#### YOUR ASSIGNMENT
Every entry below should be reproduced exactly, with all pictures left out.

[Document layout analysis data]
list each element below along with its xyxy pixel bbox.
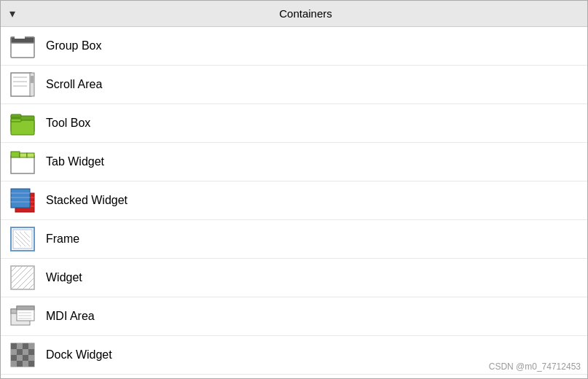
svg-rect-51 <box>28 343 34 349</box>
svg-rect-10 <box>11 114 21 117</box>
svg-rect-11 <box>11 120 34 135</box>
widget-icon <box>8 263 37 292</box>
svg-rect-43 <box>17 306 34 310</box>
group-box-icon <box>8 31 37 60</box>
list-item-group-box[interactable]: Group Box <box>1 27 587 66</box>
dock-widget-label: Dock Widget <box>46 348 112 362</box>
list-item-frame[interactable]: Frame <box>1 220 587 259</box>
svg-rect-59 <box>28 355 34 361</box>
frame-label: Frame <box>46 233 79 246</box>
list-item-tab-widget[interactable]: Tab Widget <box>1 143 587 181</box>
tab-widget-label: Tab Widget <box>46 155 104 168</box>
svg-rect-49 <box>17 343 23 349</box>
svg-rect-56 <box>11 355 17 361</box>
svg-rect-21 <box>11 189 30 208</box>
svg-rect-54 <box>23 349 28 355</box>
scroll-area-label: Scroll Area <box>46 78 102 91</box>
svg-rect-63 <box>28 361 34 367</box>
svg-rect-57 <box>17 355 23 361</box>
list-item-widget[interactable]: Widget <box>1 259 587 297</box>
svg-rect-16 <box>27 153 34 157</box>
stacked-widget-icon <box>8 186 37 215</box>
svg-rect-3 <box>11 73 31 96</box>
svg-rect-50 <box>23 343 28 349</box>
svg-rect-15 <box>20 153 27 157</box>
svg-rect-55 <box>28 349 34 355</box>
main-window: ▾ Containers Group Box <box>0 0 588 379</box>
svg-rect-52 <box>11 349 17 355</box>
svg-rect-61 <box>17 361 23 367</box>
list-item-stacked-widget[interactable]: Stacked Widget <box>1 181 587 220</box>
window-title: Containers <box>24 7 587 20</box>
stacked-widget-label: Stacked Widget <box>46 194 128 207</box>
svg-rect-14 <box>11 152 20 157</box>
svg-rect-62 <box>23 361 28 367</box>
items-list: Group Box Scroll Area <box>1 27 587 378</box>
dock-widget-icon <box>8 340 37 370</box>
svg-rect-58 <box>23 355 28 361</box>
title-bar: ▾ Containers <box>1 1 587 27</box>
group-box-label: Group Box <box>46 39 101 52</box>
list-item-tool-box[interactable]: Tool Box <box>1 104 587 143</box>
svg-rect-12 <box>11 119 21 122</box>
tab-widget-icon <box>8 147 37 176</box>
mdi-area-icon <box>8 302 37 331</box>
widget-label: Widget <box>46 271 82 284</box>
mdi-area-label: MDI Area <box>46 310 95 323</box>
list-item-scroll-area[interactable]: Scroll Area <box>1 66 587 104</box>
svg-rect-53 <box>17 349 23 355</box>
tool-box-label: Tool Box <box>46 117 90 130</box>
svg-rect-13 <box>11 156 34 173</box>
watermark: CSDN @m0_74712453 <box>489 362 581 372</box>
svg-rect-2 <box>15 36 25 39</box>
dropdown-arrow-icon[interactable]: ▾ <box>1 7 24 20</box>
svg-rect-5 <box>31 76 34 83</box>
tool-box-icon <box>8 109 37 138</box>
svg-rect-60 <box>11 361 17 367</box>
list-item-mdi-area[interactable]: MDI Area <box>1 297 587 336</box>
scroll-area-icon <box>8 70 37 99</box>
svg-rect-48 <box>11 343 17 349</box>
frame-icon <box>8 224 37 254</box>
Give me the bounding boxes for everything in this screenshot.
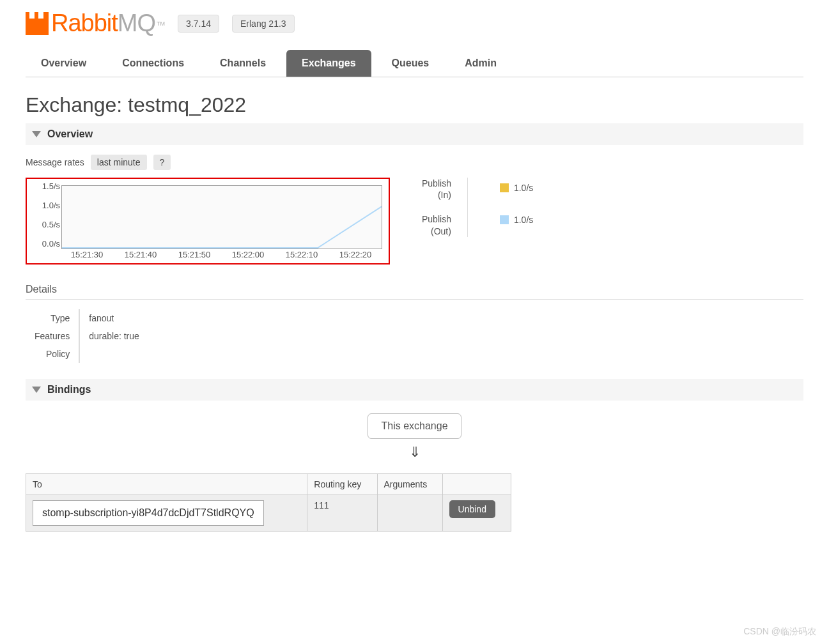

#### ANSWER TO THE EXERCISE
list each element below along with its xyxy pixel bbox.
svg-rect-51 <box>28 343 34 349</box>
svg-rect-10 <box>11 114 21 117</box>
svg-rect-11 <box>11 120 34 135</box>
widget-icon <box>8 263 37 292</box>
svg-rect-43 <box>17 306 34 310</box>
group-box-icon <box>8 31 37 60</box>
list-item-group-box[interactable]: Group Box <box>1 27 587 66</box>
dock-widget-label: Dock Widget <box>46 348 112 362</box>
list-item-frame[interactable]: Frame <box>1 220 587 259</box>
svg-rect-59 <box>28 355 34 361</box>
frame-label: Frame <box>46 233 79 246</box>
list-item-tab-widget[interactable]: Tab Widget <box>1 143 587 181</box>
tab-widget-label: Tab Widget <box>46 155 104 168</box>
svg-rect-49 <box>17 343 23 349</box>
svg-rect-56 <box>11 355 17 361</box>
svg-rect-21 <box>11 189 30 208</box>
svg-rect-54 <box>23 349 28 355</box>
scroll-area-label: Scroll Area <box>46 78 102 91</box>
svg-rect-63 <box>28 361 34 367</box>
svg-rect-57 <box>17 355 23 361</box>
list-item-widget[interactable]: Widget <box>1 259 587 297</box>
svg-rect-16 <box>27 153 34 157</box>
stacked-widget-icon <box>8 186 37 215</box>
svg-rect-3 <box>11 73 31 96</box>
svg-rect-50 <box>23 343 28 349</box>
svg-rect-15 <box>20 153 27 157</box>
svg-rect-55 <box>28 349 34 355</box>
main-window: ▾ Containers Group Box <box>0 0 588 379</box>
svg-rect-52 <box>11 349 17 355</box>
svg-rect-61 <box>17 361 23 367</box>
list-item-stacked-widget[interactable]: Stacked Widget <box>1 181 587 220</box>
window-title: Containers <box>24 7 587 20</box>
stacked-widget-label: Stacked Widget <box>46 194 128 207</box>
svg-rect-14 <box>11 152 20 157</box>
svg-rect-62 <box>23 361 28 367</box>
items-list: Group Box Scroll Area <box>1 27 587 378</box>
dock-widget-icon <box>8 340 37 370</box>
svg-rect-58 <box>23 355 28 361</box>
title-bar: ▾ Containers <box>1 1 587 27</box>
group-box-label: Group Box <box>46 39 101 52</box>
list-item-tool-box[interactable]: Tool Box <box>1 104 587 143</box>
svg-rect-12 <box>11 119 21 122</box>
tab-widget-icon <box>8 147 37 176</box>
mdi-area-icon <box>8 302 37 331</box>
widget-label: Widget <box>46 271 82 284</box>
mdi-area-label: MDI Area <box>46 310 95 323</box>
list-item-scroll-area[interactable]: Scroll Area <box>1 66 587 104</box>
svg-rect-53 <box>17 349 23 355</box>
tool-box-label: Tool Box <box>46 117 90 130</box>
svg-rect-13 <box>11 156 34 173</box>
watermark: CSDN @m0_74712453 <box>489 362 581 372</box>
svg-rect-2 <box>15 36 25 39</box>
dropdown-arrow-icon[interactable]: ▾ <box>1 7 24 20</box>
svg-rect-5 <box>31 76 34 83</box>
tool-box-icon <box>8 109 37 138</box>
svg-rect-60 <box>11 361 17 367</box>
list-item-mdi-area[interactable]: MDI Area <box>1 297 587 336</box>
scroll-area-icon <box>8 70 37 99</box>
svg-rect-48 <box>11 343 17 349</box>
frame-icon <box>8 224 37 254</box>
Give me the bounding boxes for everything in this screenshot.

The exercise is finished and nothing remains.